A number of digital systems transmit a signal comprising linearly added quadrature-related carriers which have been modulated with digital data channels. Each of the quadrature-related carriers has the same frequency. A variety of different modulation schemes, such as phase shift keying (PSK) and quadrature amplitude modulation (QAM), are often used. Such modulation schemes can be represented by a two-dimensional signal space diagram having four quadrants. Within this diagram, a data point, comprising a portion of data from each data channel, is plotted for each of the transmitted data combinations.
In the receiver, the incoming signal is demodulated using local carriers and the digital data channels are regenerated. These local carriers must be synchronous with the incoming carriers for coherent demodulation. Since the incoming carriers are often suppressed, the information necessary to control the phase of the local carriers must be derived from the received signal. The circuitry which derives the phase aligning or phase error signal is called a carrier recovery circuit.
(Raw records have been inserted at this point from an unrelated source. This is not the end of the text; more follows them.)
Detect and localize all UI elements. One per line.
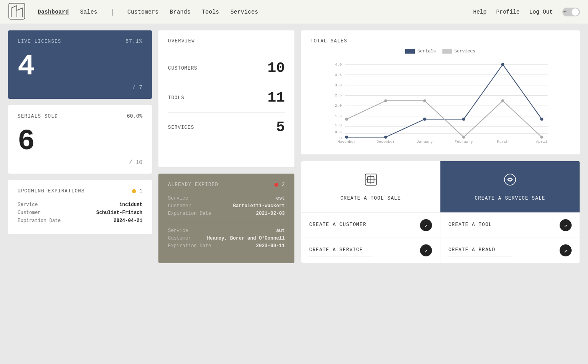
upcoming-count: 1 bbox=[139, 188, 142, 194]
services-point-0 bbox=[345, 118, 348, 121]
upcoming-customer-row: Customer Schulist-Fritsch bbox=[18, 210, 142, 216]
nav-services[interactable]: Services bbox=[230, 9, 258, 15]
svg-text:2.5: 2.5 bbox=[335, 93, 342, 98]
logo[interactable] bbox=[8, 2, 26, 22]
nav-sales[interactable]: Sales bbox=[80, 9, 97, 15]
serials-sold-label: SERIALS SOLD bbox=[18, 114, 58, 119]
create-service-card[interactable]: CREATE A SERVICE ↗ bbox=[301, 238, 440, 263]
serials-point-0 bbox=[345, 136, 348, 139]
upcoming-service-row: Service incidunt bbox=[18, 202, 142, 208]
overview-customers-row: CUSTOMERS 10 bbox=[168, 54, 285, 83]
service-sale-icon bbox=[503, 172, 517, 191]
nav-customers[interactable]: Customers bbox=[127, 9, 158, 15]
toggle-knob bbox=[572, 8, 579, 16]
sun-icon: ☀ bbox=[563, 8, 566, 15]
red-dot bbox=[274, 183, 278, 187]
upcoming-customer-val: Schulist-Fritsch bbox=[96, 210, 142, 216]
nav-right: Help Profile Log Out ☀ bbox=[473, 8, 580, 16]
expired-service-val-1: est bbox=[276, 196, 285, 201]
expired-customer-val-2: Heaney, Borer and O'Connell bbox=[207, 236, 285, 241]
live-licenses-label: LIVE LICENSES bbox=[18, 39, 61, 44]
serials-point-4 bbox=[501, 63, 504, 66]
svg-text:1.0: 1.0 bbox=[335, 123, 342, 128]
nav-divider: | bbox=[110, 8, 115, 16]
overview-customers-val: 10 bbox=[268, 60, 285, 76]
expired-service-row-2: Service aut bbox=[168, 228, 285, 234]
legend-services: Services bbox=[442, 49, 476, 54]
upcoming-customer-key: Customer bbox=[18, 210, 41, 216]
yellow-dot bbox=[132, 189, 136, 193]
create-tool-label: CREATE A TOOL bbox=[448, 222, 512, 228]
services-point-2 bbox=[423, 99, 426, 102]
expired-customer-key-1: Customer bbox=[168, 203, 191, 209]
svg-text:2.0: 2.0 bbox=[335, 104, 342, 108]
serials-sold-count: 6 bbox=[18, 127, 142, 156]
expired-customer-row-2: Customer Heaney, Borer and O'Connell bbox=[168, 236, 285, 241]
total-sales-card: TOTAL SALES Serials Services bbox=[301, 30, 580, 154]
services-point-5 bbox=[540, 136, 544, 139]
expired-expiration-row-2: Expiration Date 2023-09-11 bbox=[168, 243, 285, 249]
svg-text:March: March bbox=[497, 140, 509, 144]
overview-tools-row: TOOLS 11 bbox=[168, 83, 285, 113]
sales-chart: 4.0 3.5 3.0 2.5 2.0 1.5 1.0 0.5 0 Novemb… bbox=[310, 57, 570, 145]
create-customer-label: CREATE A CUSTOMER bbox=[309, 222, 373, 228]
expired-expiration-row-1: Expiration Date 2021-02-03 bbox=[168, 211, 285, 216]
create-customer-arrow: ↗ bbox=[420, 219, 432, 231]
create-tool-sale-card[interactable]: CREATE A TOOL SALE bbox=[301, 161, 440, 212]
services-point-3 bbox=[462, 136, 466, 139]
svg-text:February: February bbox=[454, 140, 473, 144]
nav-logout[interactable]: Log Out bbox=[529, 9, 553, 15]
middle-column: OVERVIEW CUSTOMERS 10 TOOLS 11 SERVICES … bbox=[158, 30, 294, 263]
create-service-sale-card[interactable]: CREATE A SERVICE SALE bbox=[440, 161, 580, 212]
upcoming-expirations-card: UPCOMING EXPIRATIONS 1 Service incidunt … bbox=[8, 180, 152, 234]
upcoming-service-key: Service bbox=[18, 202, 38, 208]
svg-point-28 bbox=[504, 174, 516, 185]
serials-point-5 bbox=[540, 118, 544, 121]
nav-brands[interactable]: Brands bbox=[170, 9, 191, 15]
svg-text:April: April bbox=[536, 140, 548, 144]
expired-entry-1: Service est Customer Bartoletti-Wuckert … bbox=[168, 196, 285, 216]
expired-customer-key-2: Customer bbox=[168, 236, 191, 241]
nav-help[interactable]: Help bbox=[473, 9, 487, 15]
serials-point-1 bbox=[384, 136, 387, 139]
nav-tools[interactable]: Tools bbox=[202, 9, 219, 15]
create-brand-card[interactable]: CREATE A BRAND ↗ bbox=[440, 238, 580, 263]
create-brand-label: CREATE A BRAND bbox=[448, 247, 512, 253]
serials-point-2 bbox=[423, 118, 426, 121]
serials-sold-total: / 10 bbox=[18, 159, 142, 166]
expired-expiration-key-2: Expiration Date bbox=[168, 243, 211, 249]
serials-sold-card: SERIALS SOLD 60.0% 6 / 10 bbox=[8, 105, 152, 174]
nav-links: Dashboard Sales | Customers Brands Tools… bbox=[38, 8, 473, 16]
overview-card: OVERVIEW CUSTOMERS 10 TOOLS 11 SERVICES … bbox=[158, 30, 294, 167]
expired-expiration-key-1: Expiration Date bbox=[168, 211, 211, 216]
services-point-4 bbox=[501, 99, 504, 102]
serials-sold-percent: 60.0% bbox=[127, 113, 142, 119]
legend-serials-box bbox=[405, 49, 415, 54]
nav-dashboard[interactable]: Dashboard bbox=[38, 9, 69, 15]
overview-tools-val: 11 bbox=[268, 90, 285, 106]
create-tool-card[interactable]: CREATE A TOOL ↗ bbox=[440, 212, 580, 238]
nav-profile[interactable]: Profile bbox=[496, 9, 520, 15]
page-grid: LIVE LICENSES 57.1% 4 / 7 SERIALS SOLD 6… bbox=[0, 24, 588, 270]
already-expired-card: ALREADY EXPIRED 2 Service est Customer B… bbox=[158, 174, 294, 263]
live-licenses-total: / 7 bbox=[18, 84, 142, 91]
svg-text:3.5: 3.5 bbox=[335, 73, 342, 77]
legend-serials: Serials bbox=[405, 49, 436, 54]
overview-services-row: SERVICES 5 bbox=[168, 113, 285, 142]
upcoming-expiration-row: Expiration Date 2024-04-21 bbox=[18, 218, 142, 224]
create-tool-sale-label: CREATE A TOOL SALE bbox=[340, 196, 401, 201]
overview-title: OVERVIEW bbox=[168, 38, 285, 44]
create-service-sale-label: CREATE A SERVICE SALE bbox=[475, 196, 545, 201]
theme-toggle[interactable]: ☀ bbox=[562, 8, 580, 16]
expired-service-key-2: Service bbox=[168, 228, 188, 234]
right-column: TOTAL SALES Serials Services bbox=[301, 30, 580, 263]
create-service-label: CREATE A SERVICE bbox=[309, 247, 373, 253]
overview-services-val: 5 bbox=[276, 119, 285, 136]
expired-customer-row-1: Customer Bartoletti-Wuckert bbox=[168, 203, 285, 209]
upcoming-label: UPCOMING EXPIRATIONS bbox=[18, 188, 129, 194]
chart-title: TOTAL SALES bbox=[310, 38, 570, 44]
create-customer-card[interactable]: CREATE A CUSTOMER ↗ bbox=[301, 212, 440, 238]
upcoming-service-val: incidunt bbox=[119, 202, 142, 208]
svg-text:3.0: 3.0 bbox=[335, 83, 342, 88]
svg-text:1.5: 1.5 bbox=[335, 114, 342, 118]
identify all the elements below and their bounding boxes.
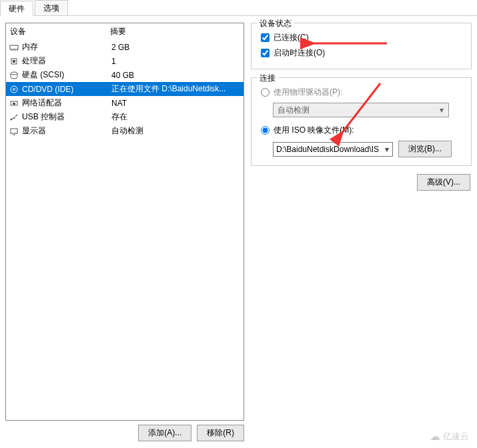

Carrier recovery circuits can be categorized depending on how the phase error signal is derived. One category includes those circuits which derive a reference signal at the carrier frequency, or some harmonic thereof, by nonlinear processing of the received signal before demodulation. These circuits usually do not meet the low phase jitter objectives required in many system applications. A second category of carrier recovery circuits, known as baseband carrier recovery circuits, drives a phase error signal by processing the received signal after demodulation. While the second category of circuits reduces the phase jitter, the processing is generally limited to a particular type of demodulation. It would, therefore, be desirable to develop a carrier recovery circuit which provides low jitter and is adaptable for use in a number of different modulation schemes.